Material for this task START

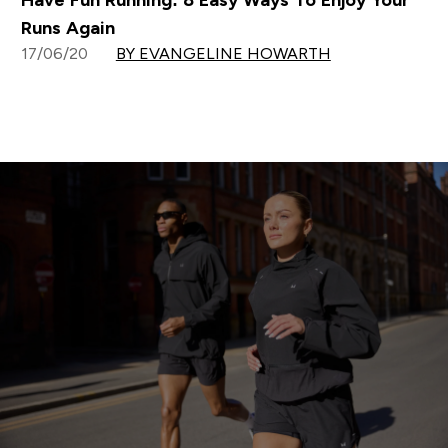
Have Fun Running: 8 Easy Ways To Enjoy Your
Runs Again
17/06/20
BY EVANGELINE HOWARTH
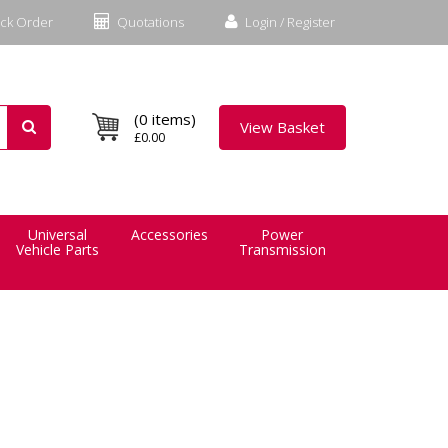
ck Order
Quotations
Login / Register
(0 items)
View Basket
£0.00
Universal
Accessories
Power
Vehicle Parts
Transmission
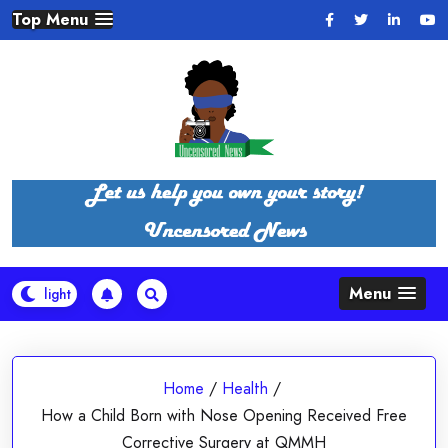
Skip
Top Menu
to
content
Menu
Home
/
Health
/
How a Child Born with Nose Opening Received Free
Corrective Surgery at QMMH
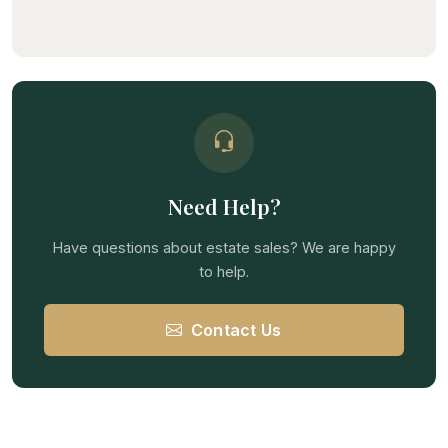
Need Help?
Have questions about estate sales? We are happy
to help.
Contact Us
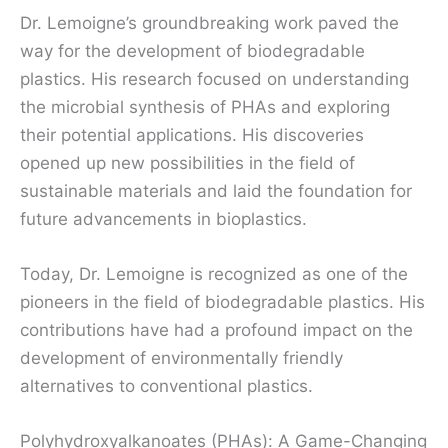
Dr. Lemoigne’s groundbreaking work paved the
way for the development of biodegradable
plastics. His research focused on understanding
the microbial synthesis of PHAs and exploring
their potential applications. His discoveries
opened up new possibilities in the field of
sustainable materials and laid the foundation for
future advancements in bioplastics.
Today, Dr. Lemoigne is recognized as one of the
pioneers in the field of biodegradable plastics. His
contributions have had a profound impact on the
development of environmentally friendly
alternatives to conventional plastics.
Polyhydroxyalkanoates (PHAs): A Game-Changing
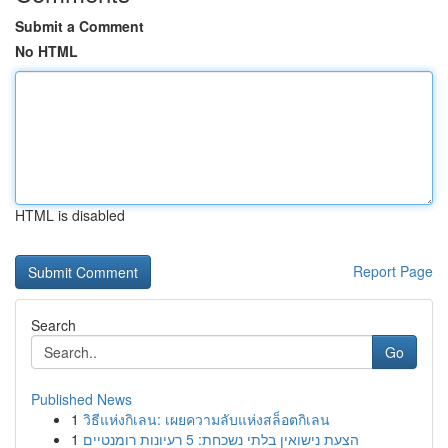
Submit a Comment
No HTML
HTML is disabled
Report Page
Search
Go
Published News
1
วิธีแห่งกิเลน: เผยความลับแห่งสล็อตกิเลน
1
הצעת נישואין בלתי נשכחת: 5 רעיונות רומנטיים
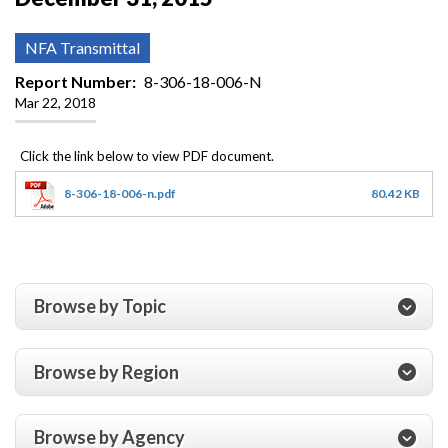
NFA Transmittal
Report Number
8-306-18-006-N
Mar 22, 2018
8-306-18-006-n.pdf
80.42 KB
Browse by Topic
Browse by Region
Browse by Agency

Material for this task END

> _Task statement_
Write down exactly what the lines above say, from the line holding "Transmission" through the line holding "way for the development of biodegradable", and nothing more. Do not copy the pictures.

> _Your solution_
Transmission
Skip
Top Menu
to
content
Menu
Home
/
Health
/
How a Child Born with Nose Opening Received Free
Corrective Surgery at QMMH
Need Help?
Have questions about estate sales? We are happy
to help.
Contact Us
Dr. Lemoigne’s groundbreaking work paved the
way for the development of biodegradable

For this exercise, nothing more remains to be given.